Даша вела себя как всегда — непоследовательно: то говорила, что рада его слышать, то не отвечала на звонки, то присылала нюдсы и длинные войсы, то удаляла их из чата. Кроме того, несколько раз обращалась за помощью. Месяц назад звонила из клуба: у нее украли телефон, и она просила Олега приехать. (Он приехал. Телефон они, правда, не нашли, но Дашу он до дома довез — по пути успокоил и поднял ей настроение.) Пару недель назад спрашивала контакты его знакомого, который занимается недвижимостью. А позавчера пожаловалась на проблемы с двигателем и сказала, что не знает, в какой сервис обратиться. Олег удивился: все-таки у ее отца сеть автосалонов, но подумал, что у Даши есть свои причины не пользоваться этими привилегиями, поэтому посоветовал сервис, в котором обслуживался сам.

Он, не переставая думать о бывшей, смотрел на рыжие кудри и русые прямые волосы, слившиеся в одно удовольствие между его ног, а потом поставил русоволосую на четвереньки.

— Сверху, — сказал он рыжеволосой.

Та осторожно села на русоволосую и, упираясь руками в кровать, прогнулась и запрокинула голову. Ей на спину упали рыжие кудри. Олег тут же собрал их в ладони, чуть наклонился и до упора вошел в русоволосую. Удовлетворенно застонал, прикрывая глаза: представлял в своей постели Дашу и Женю. Эмоции зашкаливали. Поза сильно возбуждала. Она казалась самой подходящей, чтобы почувствовать двух партнерш одновременно.

Олег, занимаясь сексом с русой, в экстазе сжимал волосы рыжей.
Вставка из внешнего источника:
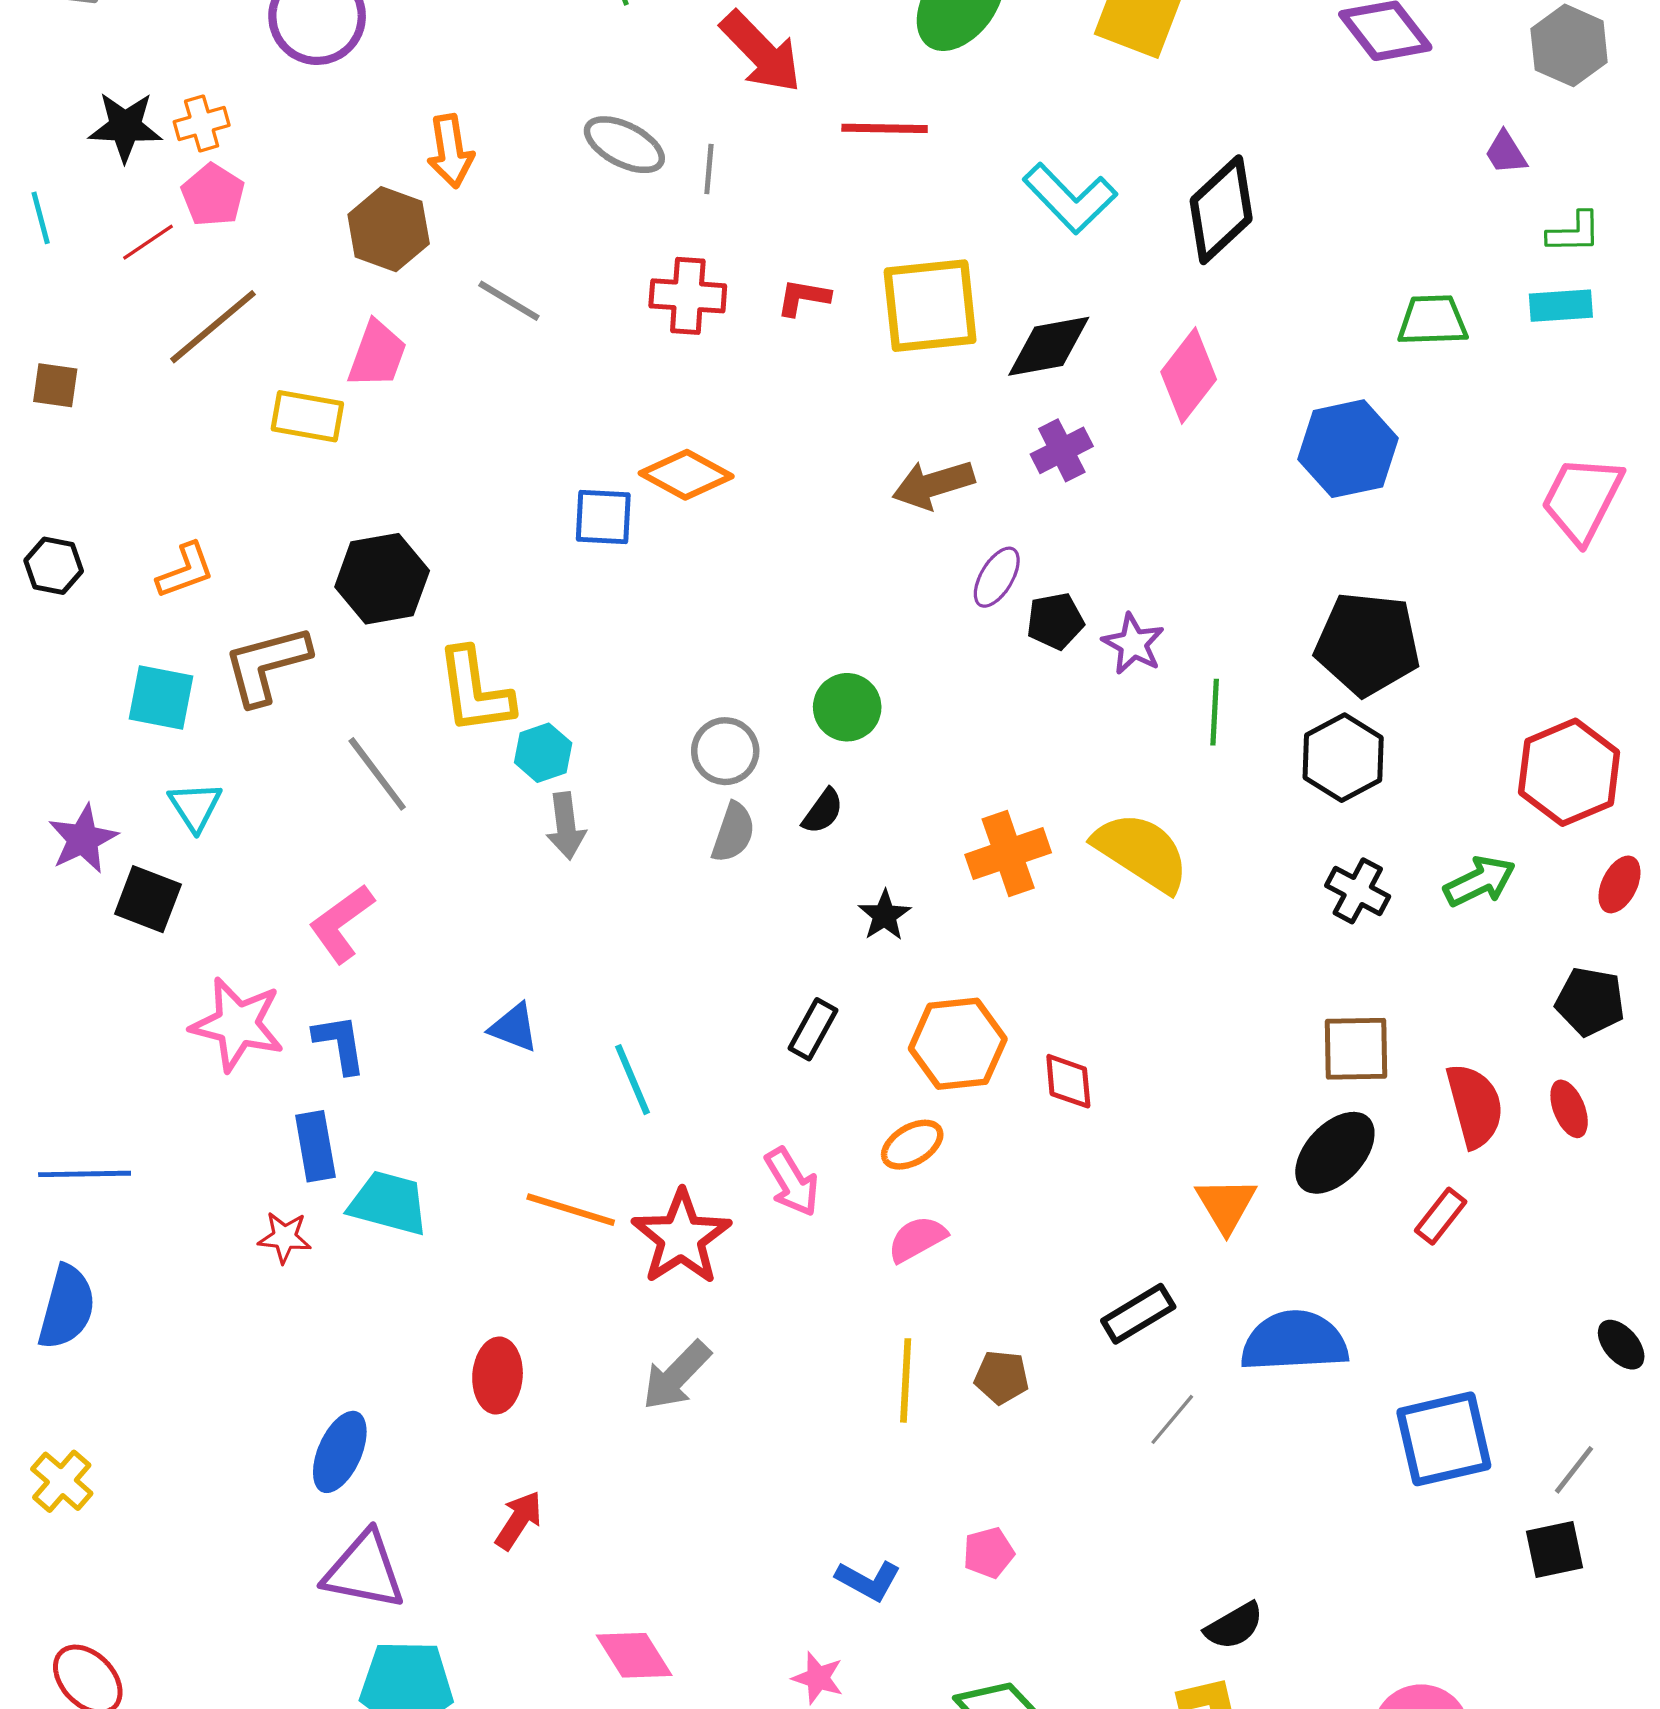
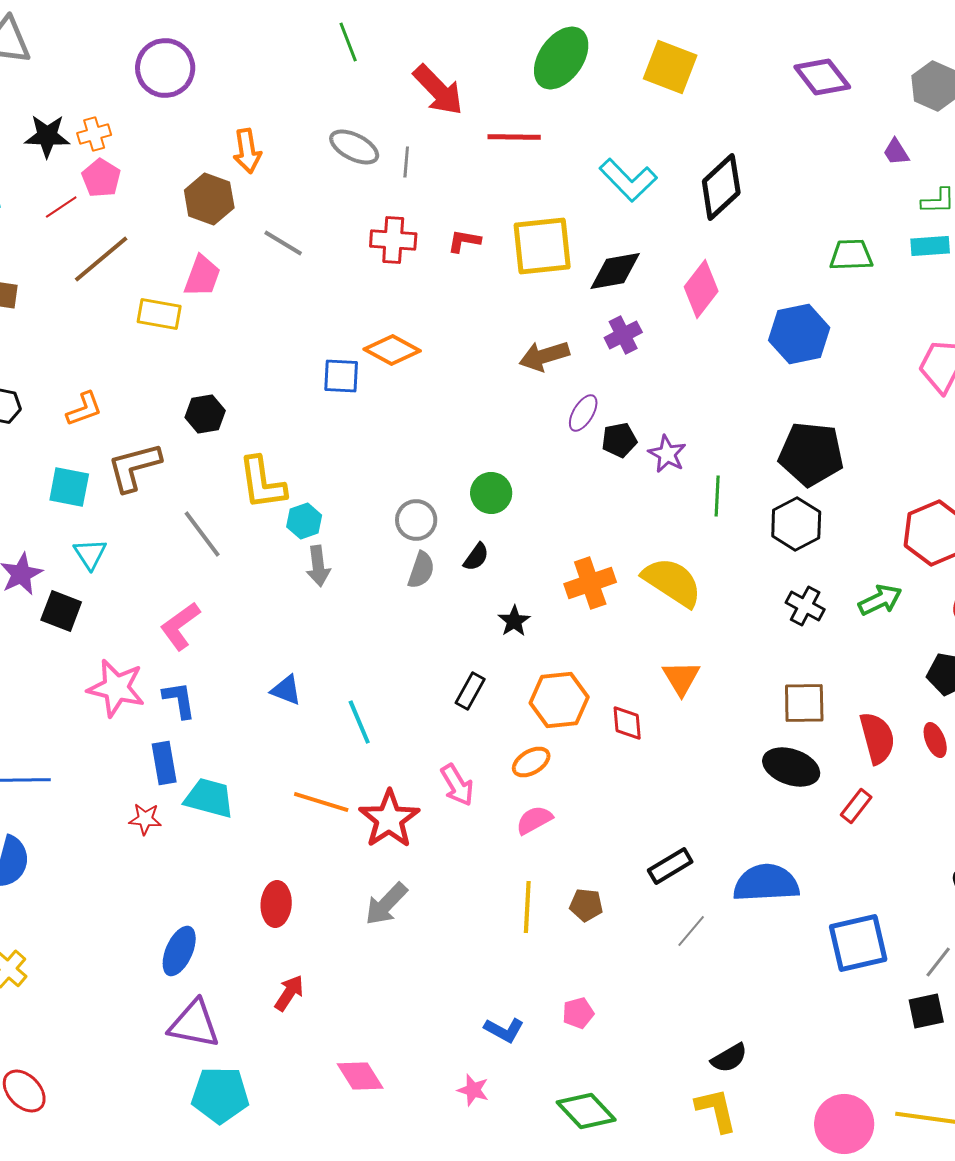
black hexagon: (382, 579) -> (205, 414), size x0.7
black ellipse: (1335, 1153) -> (791, 767), turned 66
orange triangle: (1226, 1205) -> (681, 678), moved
Даша… Ну не могла она влюбиться. Нарочно сказала так — чтобы обидеть, иначе не общалась бы с ним, не просила о помощи, не доверяла проблемы. Женя… Он живет с ней четыре месяца и даже уже привык. С одной стороны, ему нравится: она не достает упреками и претензиями, не задает неудобных вопросов, не требует назначить дату свадьбы, заботится о нем, бережет его нервы — делает все, чтобы угодить. С другой — ему скучно: не хватает эмоций, впечатлений. Качелей.

Он не контролировал силу, интенсивность и порядок движений: водил руками по телам девушек, плевал в них, бил по попам, бедрам, выкрикивал оскорбления, вынимал член из одной и погружал в другую. Они в ответ стонали, вскрикивали, дергались, но послушно принимали каждое его действие.
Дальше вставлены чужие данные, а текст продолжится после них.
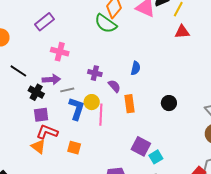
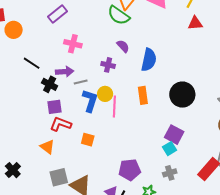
blue semicircle: (136, 68) -> (149, 60), size x1.6
purple semicircle: (114, 86) -> (123, 46), moved
black circle: (169, 103) -> (182, 95), size x1.6
purple square: (141, 146) -> (174, 135), moved
orange triangle: (38, 147) -> (47, 147), moved

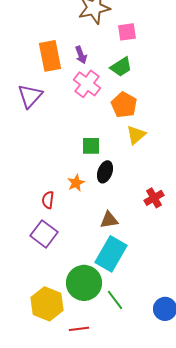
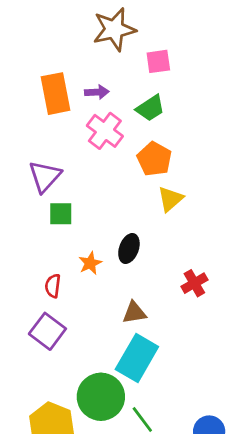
purple arrow: (81, 55) -> (97, 92), turned -72
purple triangle: (30, 96) -> (45, 176), moved
green square: (91, 146) -> (61, 214), moved

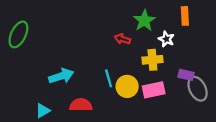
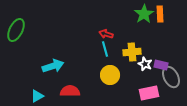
green star: (144, 21) -> (144, 14), moved
white star: (166, 39) -> (145, 64), moved
cyan line: (109, 78) -> (105, 49), moved
pink rectangle: (154, 90) -> (149, 93), moved

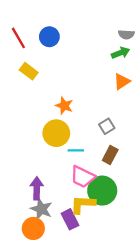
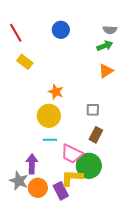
blue circle: (49, 37) -> (61, 30), moved
gray square: (107, 126) -> (93, 110), turned 32
cyan line: (76, 150) -> (50, 140), moved
gray star: (41, 209) -> (19, 181), moved
orange circle: (33, 228) -> (38, 188), moved

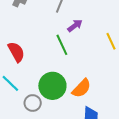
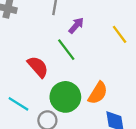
red semicircle: (16, 52) -> (38, 67), moved

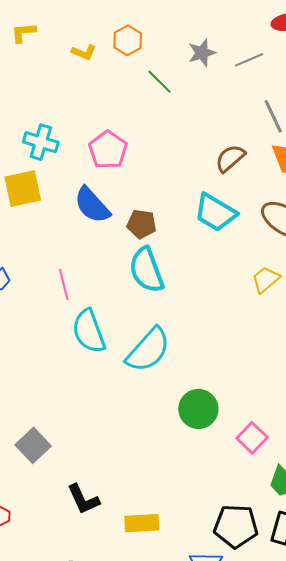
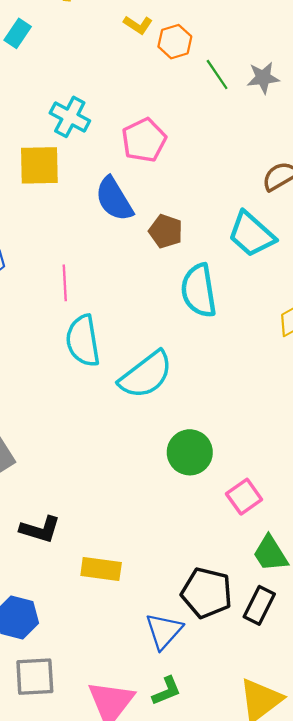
orange hexagon: (128, 40) -> (175, 42), moved
gray star: (202, 53) -> (263, 78), moved
cyan semicircle: (146, 270) -> (199, 291), moved
black L-shape: (83, 499) -> (40, 529), turned -60

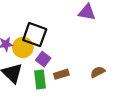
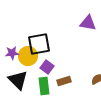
black square: (35, 35) -> (39, 44), turned -30

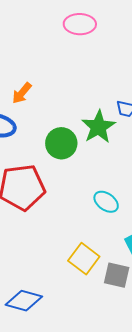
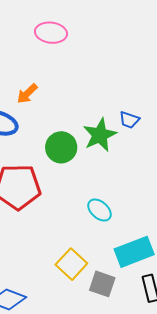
pink ellipse: (80, 24) -> (51, 33), moved

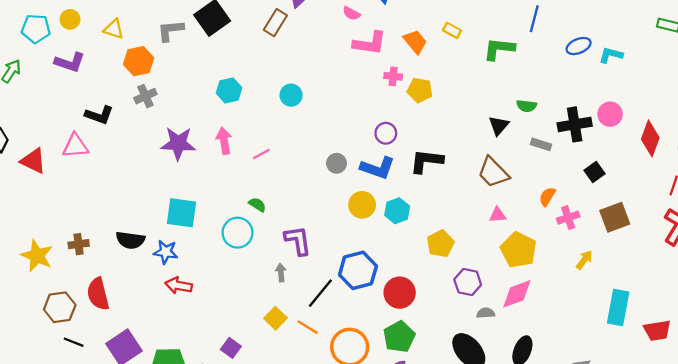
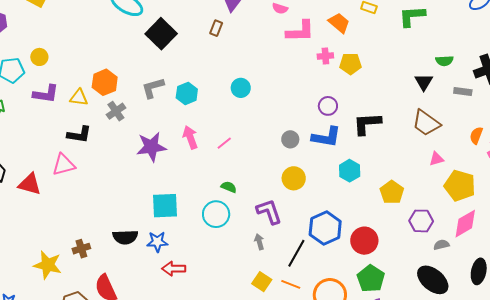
brown rectangle: (275, 23) -> (216, 28), size x0.7
yellow triangle: (114, 29) -> (79, 98), moved
gray L-shape: (171, 31) -> (153, 88), moved
yellow circle: (362, 205) -> (294, 178), moved

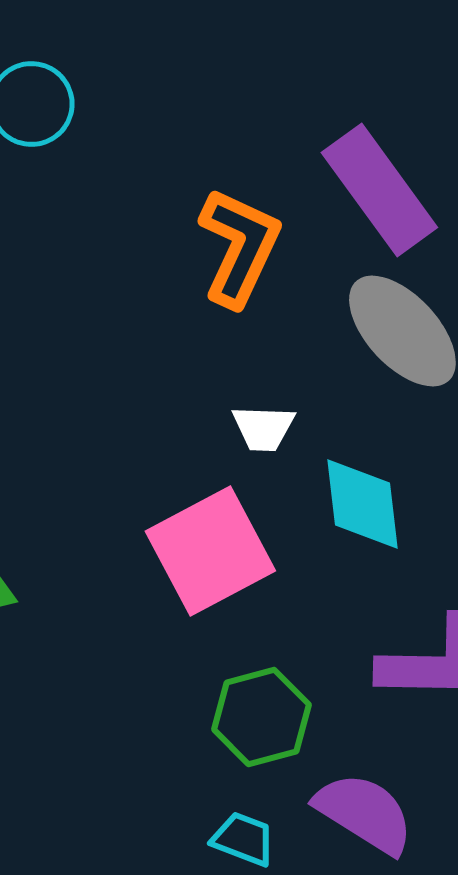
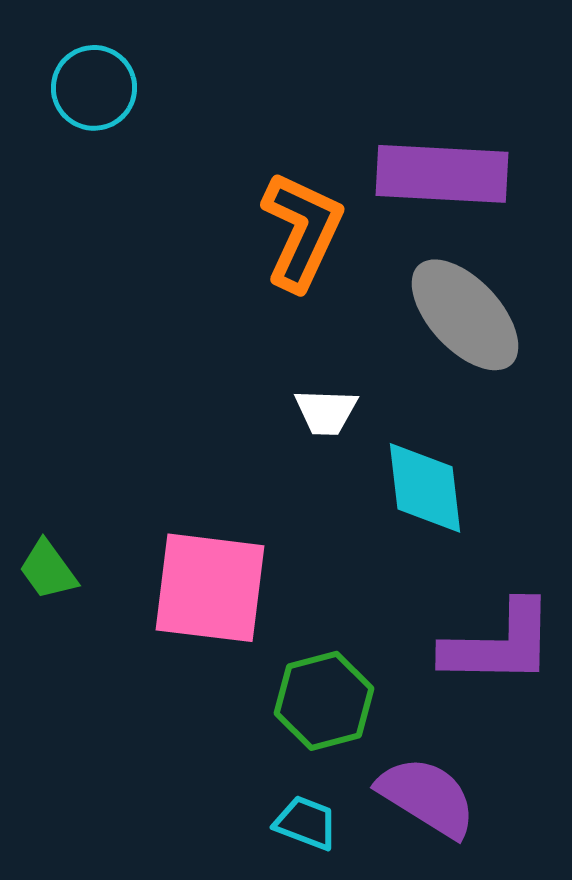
purple rectangle: (379, 190) -> (442, 174), turned -51
pink square: (210, 551) -> (210, 588), moved, turned 35

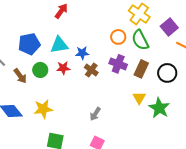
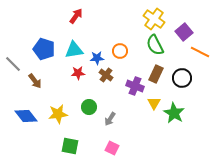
orange circle: (118, 37) -> (120, 51), moved
blue pentagon: (29, 44) -> (44, 49), turned 30
purple cross: (118, 64) -> (135, 86), moved
green circle: (40, 70) -> (89, 107), moved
Так странно: он ненавидит Дашину непредсказуемость, но разочаровывается в Жениной предсказуемости. Что это значит? Что ему хотелось бы, чтобы Даша стала предсказуемой или чтобы Женя, наконец, выкинула что-нибудь непредсказуемое?.. О таком отношении, какое он получает от Жени, мечтают многие мужчины, оно считается эталонным, истинно-женским, правильным, а его тянет к Даше — к полной противоположности ролевой модели «настоящая девочка», к той, которая будто нарочно нарушает классические законы взаимодействия полов, но, главное, причиняет ему боль своим поведением. Дикость…
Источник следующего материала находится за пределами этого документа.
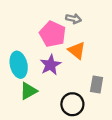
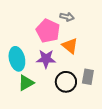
purple star: (50, 65) -> (46, 59), turned 30
black circle: (72, 104) -> (66, 82), moved

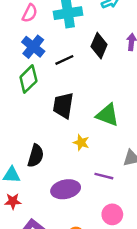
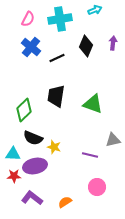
green diamond: (28, 79) -> (24, 110), moved
yellow star: (81, 143) -> (54, 147), moved
black semicircle: (36, 156) -> (33, 138), turned 96
purple ellipse: (66, 189) -> (35, 166), moved

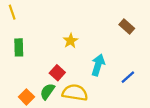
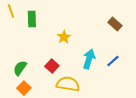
green rectangle: (19, 47) -> (32, 19), moved
blue line: (128, 77) -> (113, 61), moved
green semicircle: (47, 91) -> (20, 68), moved

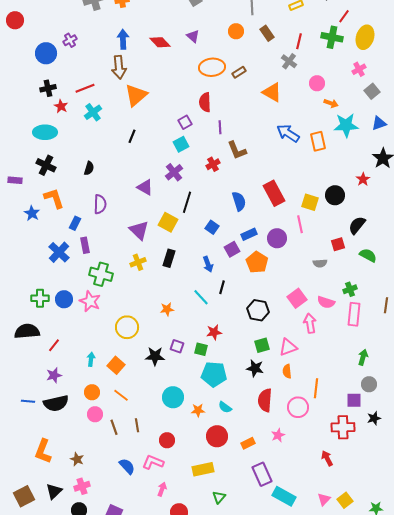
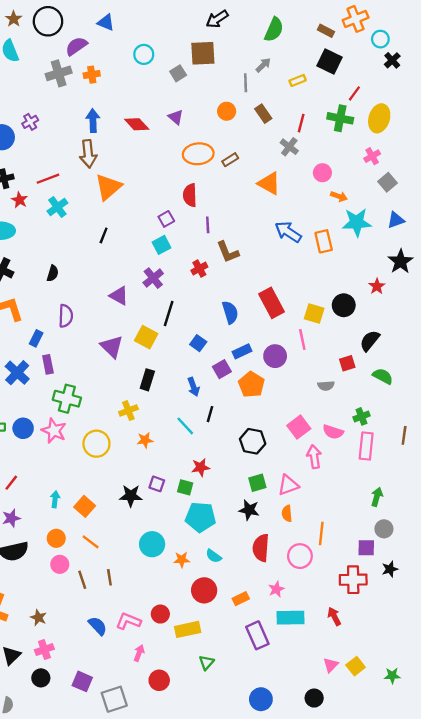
yellow cross: (138, 262) -> (128, 411), moved
yellow circle: (127, 327) -> (96, 444), moved
red circle: (167, 440) -> (160, 614), moved
cyan rectangle: (284, 496) -> (290, 618), moved, turned -30

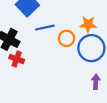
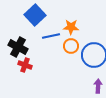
orange star: (88, 24) -> (71, 27), moved

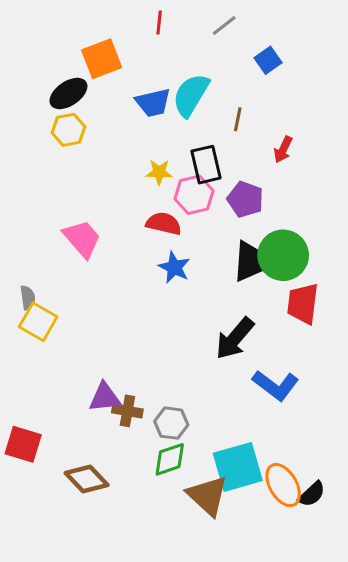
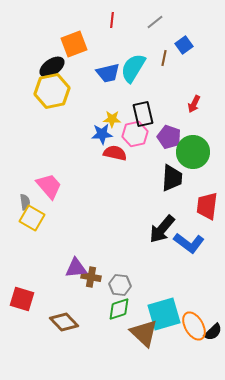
brown line: (238, 119) -> (164, 58), moved
yellow hexagon: (68, 130) -> (52, 91), size x1.6
pink trapezoid: (82, 239) -> (49, 186), moved
green circle: (283, 255) -> (193, 152), moved
blue star: (174, 267) -> (102, 134), moved, turned -30
blue L-shape: (276, 385) -> (189, 243), moved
Спустя пару часов Олег ехал домой. Перед глазами то и дело возникали взволнованное и милое лицо русоволосой и порочное, надменное — рыжеволосой. Вторая явно была развращеннее — он чувствовал это. Она была большей сукой, чем первая. Поэтому ей и досталось больше внимания. И больше грубости. Олег не жалел рыжеволосую, даже нарочно обижал ее. И чем жестче он вел себя с ней, тем сильнее она наслаждалась. А вот русоволосая, напротив, смотрела на него светло-карими глазами и как будто без слов просила: «Пожалуйста, нежнее». И он был с ней нежнее. Ласкал ее грудь и клитор. Не душил, пока она делала ему минет. А вот рыжеволосую душил — и ей нравилось, и ему нравилось: они в эти моменты как будто переживали одно событие на двоих.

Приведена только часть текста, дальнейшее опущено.